‘Let the Games Begin’. That phrase is more appropriate than ever before. Every time I turn around, my kids are bringing home another form to fill out for another activity or sport, and mainly sports. Soccer is the worst offender of this. If I remember correctly, we got a form for soccer sign-ups three days after my wife gave birth to our oldest daughter (never too young to start I guess)? Sign-ups for soccer, basketball, tee-ball, softball, dance, karate, gymnastics, Girl Scouts, field hockey, cheerleading, and Persian krimanchuli yodeling (ok, I may have made up the yodeling) just as they are learning to walk.
And what do we, their parents, do? We put our kids in to these organized, structured sports that are overly emphasized for their importance from the youth leagues running them, the coaches, and the parents who, with their unreal expectations for their children, are in the stands (usually punching one another in the face while the games are going on). This is not to say I don’t think sports have their place nor is it not to say that my kids don’t participate in some of these very things. I played sports growing up but my parents never viewed them than anything more than games which is why I enjoyed them so much and also why I never signed a long term contract with the Philadelphia Phillies. Though, thanks to my parents, I view the sports my kids participate in the same way…as games. But I also have another view of what sports can. Stifling.
My kids are right at the peak of their power of imagination. They have yet to be hit in the head by life’s 9 Iron (repeatedly) into viewing life in the societal box of thinking. They still lay on the ground to look at the clouds. They take their shoes off to feel the grass on their feet. They still create underwater landscapes and school classrooms in the basement. Life, to them, is not black and white, but like a box of Crayola 64’s.

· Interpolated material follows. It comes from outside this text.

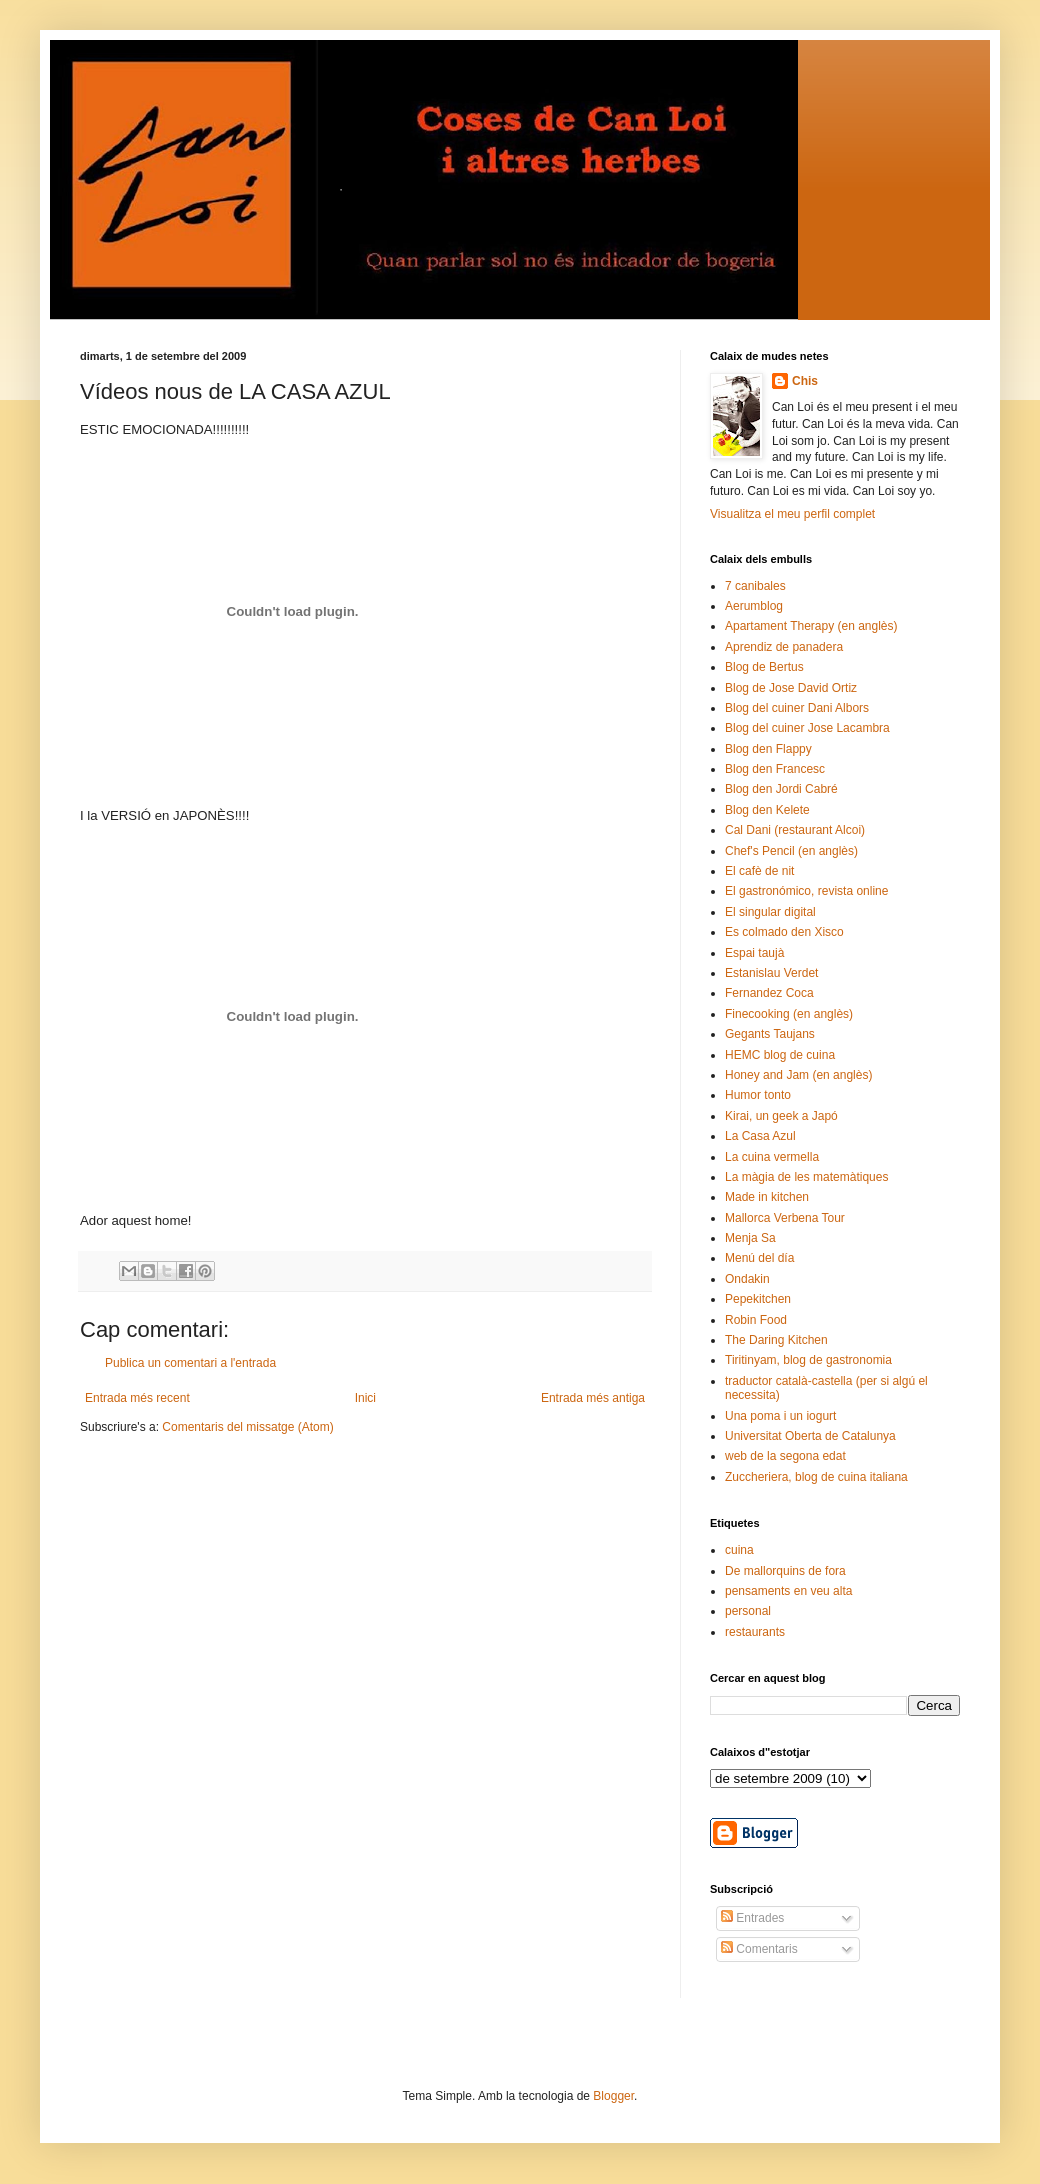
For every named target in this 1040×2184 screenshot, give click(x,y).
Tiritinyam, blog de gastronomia (808, 1360)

What sports can do, is begin to steal a multi-colored world for black and white and fold in that figurative box. There are rules. There are certain ways to kick, catch, run, throw, hit, shake your Pom-Poms, and yodel, all of which don’t allow for a lot of improvisation at their age (“We have to teach the right fundamentals”). I don’t want to push away their imaginations and creativity just for the sake of learning how to properly execute a cruyff.
So while they play organized sports, I make sure they get a chance to play unorganized sports. This includes spur of the moment races from the car to the front door or up the steps to the second floor (loser smells like poop). We play hide and go seek and make up the rules as we go along. We make obstacle courses, from our own imaginations, in the basement to run through. We play catch by throwing a ball on the roof of the house and waiting to see where it comes off. Tag, freeze tag, who can hop on one leg longer than everyone else, who can guzzle their drink fastest. No real rules other than the ones we decide at that time. No fundamentals needed. No screaming coach who believes his stint as youth baseball coach is just the first step to becoming the next Tony LaRussa. No parents pummeling each other in the bleachers. No whistles. No out of bounds.

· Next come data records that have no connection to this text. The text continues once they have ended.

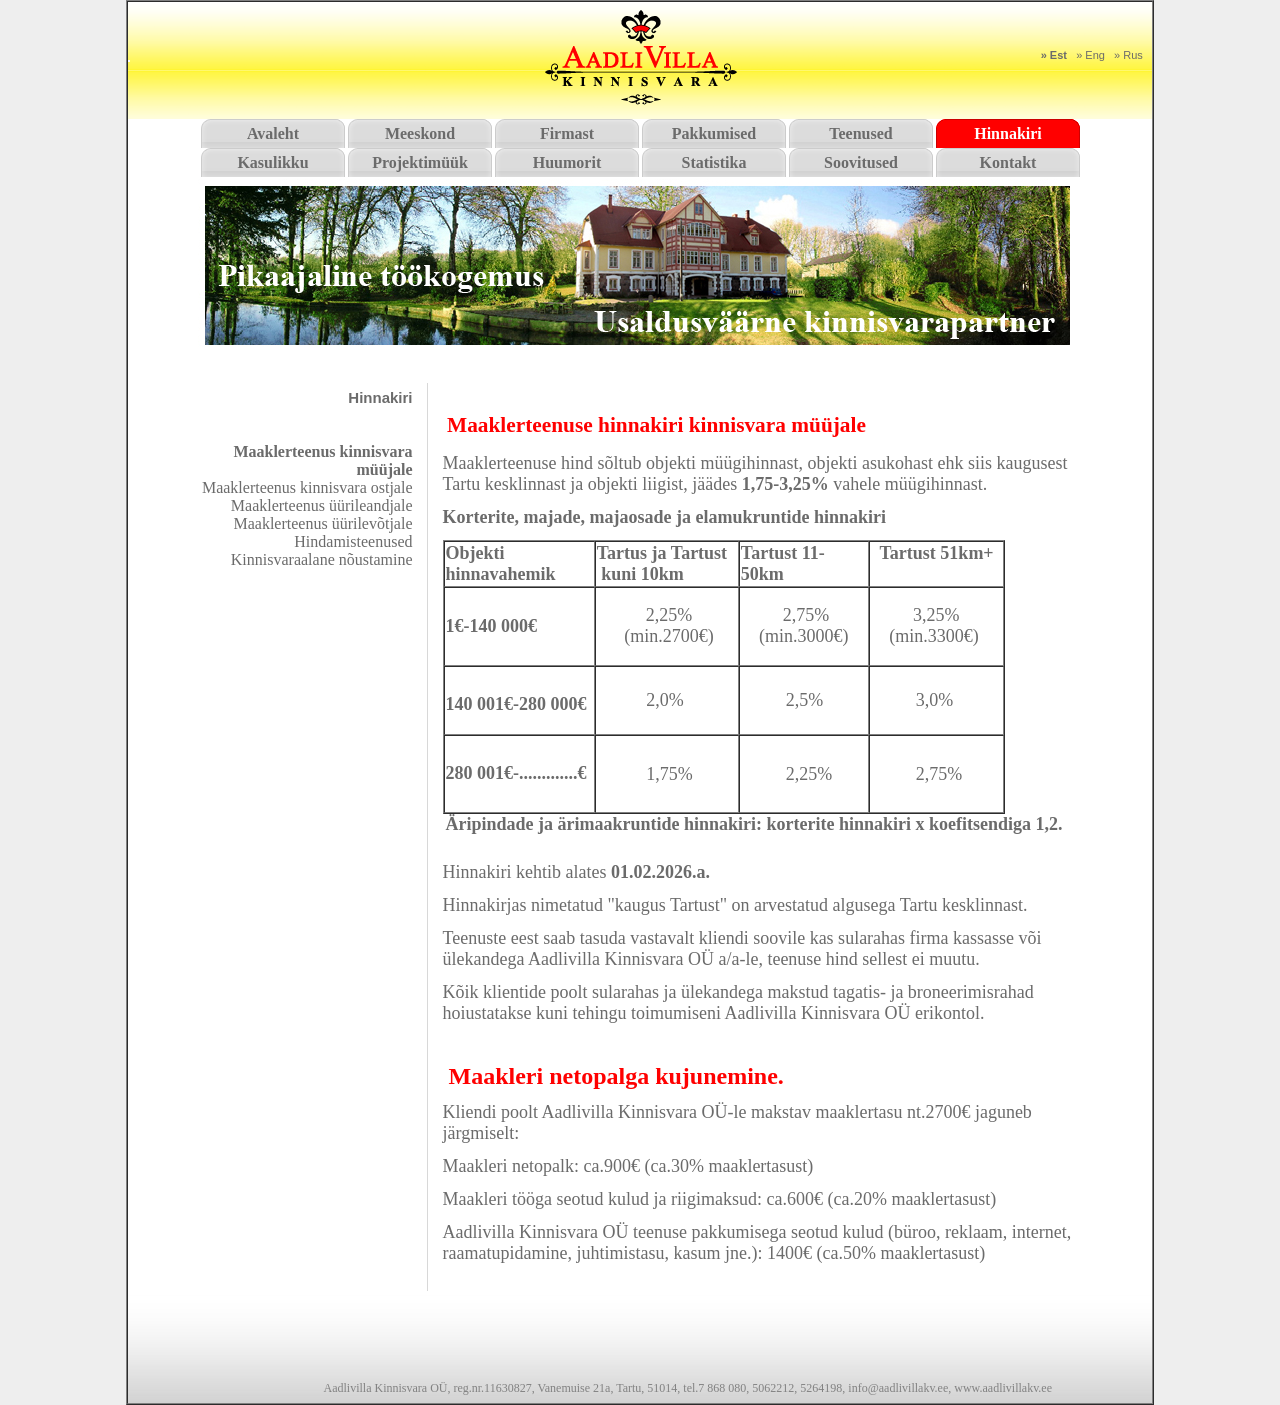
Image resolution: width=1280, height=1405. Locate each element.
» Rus (1128, 55)
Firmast (567, 133)
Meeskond (420, 133)
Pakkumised (714, 133)
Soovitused (861, 162)
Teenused (860, 133)
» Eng (1090, 55)
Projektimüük (420, 162)
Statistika (714, 162)
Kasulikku (272, 162)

Trying new games. Open to suggestions. Figuring it out as we go along. It’s a bit like the first Olympics at our house (minus naked Greeks and the Olive branch crowns).

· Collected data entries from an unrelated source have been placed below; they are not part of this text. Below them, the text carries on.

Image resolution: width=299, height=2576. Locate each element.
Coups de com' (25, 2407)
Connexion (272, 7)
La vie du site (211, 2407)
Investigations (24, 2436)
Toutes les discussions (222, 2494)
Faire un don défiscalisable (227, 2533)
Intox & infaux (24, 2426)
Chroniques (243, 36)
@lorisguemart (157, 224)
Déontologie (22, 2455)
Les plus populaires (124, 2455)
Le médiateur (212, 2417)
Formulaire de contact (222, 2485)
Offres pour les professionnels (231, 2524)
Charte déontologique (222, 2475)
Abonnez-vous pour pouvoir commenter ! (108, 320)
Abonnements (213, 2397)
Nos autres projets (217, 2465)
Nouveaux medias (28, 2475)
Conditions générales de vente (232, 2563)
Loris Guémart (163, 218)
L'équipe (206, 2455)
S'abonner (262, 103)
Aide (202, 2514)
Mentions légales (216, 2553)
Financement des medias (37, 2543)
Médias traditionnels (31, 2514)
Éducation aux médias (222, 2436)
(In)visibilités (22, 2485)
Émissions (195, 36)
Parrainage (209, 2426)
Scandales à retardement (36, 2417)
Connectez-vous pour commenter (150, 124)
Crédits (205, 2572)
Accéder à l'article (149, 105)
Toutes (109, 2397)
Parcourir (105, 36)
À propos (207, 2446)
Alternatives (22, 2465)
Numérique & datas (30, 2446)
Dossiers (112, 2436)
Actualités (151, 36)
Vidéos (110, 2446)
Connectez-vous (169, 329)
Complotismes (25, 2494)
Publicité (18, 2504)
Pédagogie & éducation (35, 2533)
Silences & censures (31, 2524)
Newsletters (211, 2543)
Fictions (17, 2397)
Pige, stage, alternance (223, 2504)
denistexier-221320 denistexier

I like sports. I played them. My kids like sports. They play sports. Like most other things in this society, they have their place. Sports can teach teamwork, achievement, reaching for a goal, camaraderie, and discipline. All good traits to learn but so is recognizing these sports are just games (too often too many forget that part of it). Their imaginations and creativity and freedom from that structure can be good traits too because they teach them that you don’t always need a field, nets, or coaches to let the games begin.